Calienta el aceite en una olla a fuego medio. Añade la cebolla y cocina 5 minutos, hasta que empiece a estar blanda.
Incorpora el ajo y cocina 1-2 minutos, removiendo para que no se queme.
Añade el tomate troceado y cocina 8-10 minutos, removiendo de vez en cuando, hasta que el tomate se deshaga y el sofrito esté más espeso.
Aparta la olla del fuego. Añade el pimentón y el comino, remueve durante 20-30 segundos y vuelve a poner la olla al fuego.
Incorpora la zanahoria, las patatas, la hoja de laurel, el caldo y la sal.

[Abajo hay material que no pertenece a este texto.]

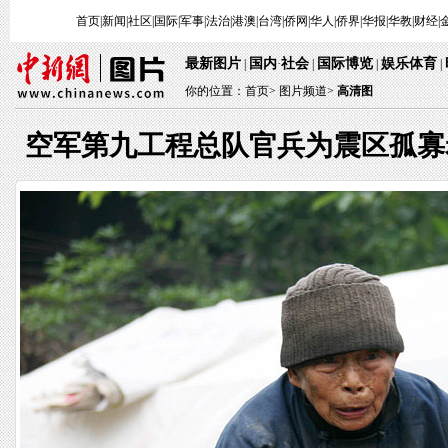
首页
|
新闻
|
社区
|
国际
|
军事
|
法治
|
港澳
|
台湾
|
侨网
|
华人
|
侨界
|
华报
|
华教
|
财经
|
最新图片
国内
社会
国际博览
娱乐体育
|
·
|
|
|
你的位置：
首页
>
图片频道>
高清图
空军第九工程总队官兵为震区孤寡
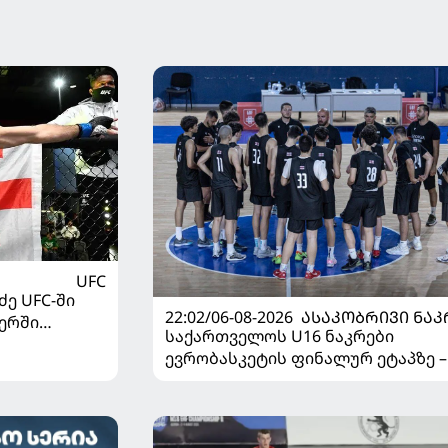
UFC
ე UFC-ში
22:02/06-08-2026
ᲐᲡᲐᲙᲝᲑᲠᲘᲕᲘ ᲜᲐᲙ
ერში
საქართველოს U16 ნაკრები
ევრობასკეტის ფინალურ ეტაპზე –
დივიზიონში ასპარეზობას იწყებს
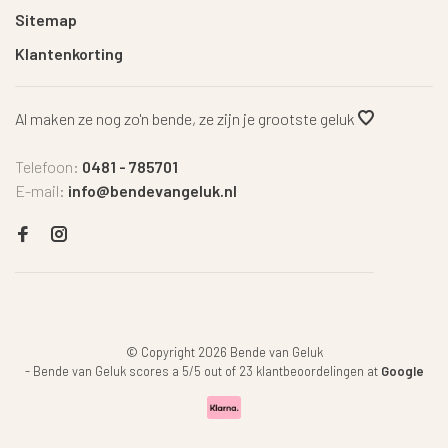
Sitemap
Klantenkorting
Al maken ze nog zo'n bende, ze zijn je grootste geluk
Telefoon:
0481 - 785701
E-mail:
info@bendevangeluk.nl
© Copyright 2026 Bende van Geluk
-
Bende van Geluk
scores a
5
/
5
out of
23
klantbeoordelingen at
Google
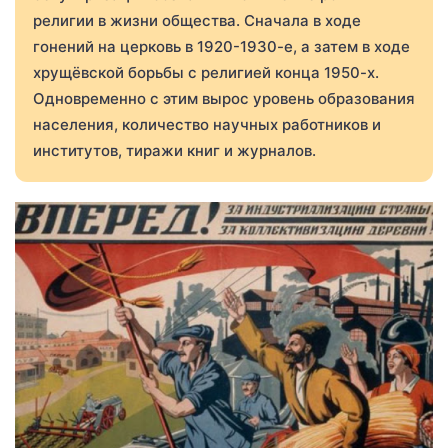
религии в жизни общества. Сначала в ходе
гонений на церковь в 1920-1930-е, а затем в ходе
хрущёвской борьбы с религией конца 1950-х.
Одновременно с этим вырос уровень образования
населения, количество научных работников и
институтов, тиражи книг и журналов.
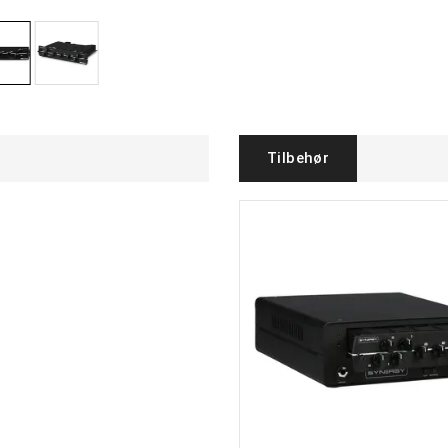
Tilbehør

Lleva a ebullición. Baja el fuego a medio-bajo, tapa parcialmente y cocina 10-12 minutos, hasta que la patata esté casi tierna, pero aún ligeramente firme en el centro.
Añade los garbanzos escurridos y lavados. Si usas acelgas con penca gruesa, incorpora ahora las pencas. Cocina 8–10 minutos.
Añade las hojas de las acelgas (o toda la acelga si es de bolsa) y cocina 8–12 minutos, hasta que estén tiernas.
Prueba y ajusta de sal si es necesario. Si te gusta más espeso, puedes machacar un poco de patata o algunos garbanzos con un poco de caldo y devolverlos a la olla. Deja reposar unos minutos antes de servir.
Notas
Guarda las sobras en un recipiente hermético en la nevera durante 3-4 días, dejando que el guiso se enfríe antes de taparlo.
También puedes congelarlo en porciones individuales durante 2-3 meses, una vez esté completamente frío.
Para recalentar, caliéntalo en una olla a fuego medio hasta que esté bien caliente y, si ha espesado demasiado, añade un chorrito de agua o caldo y remueve antes de servir.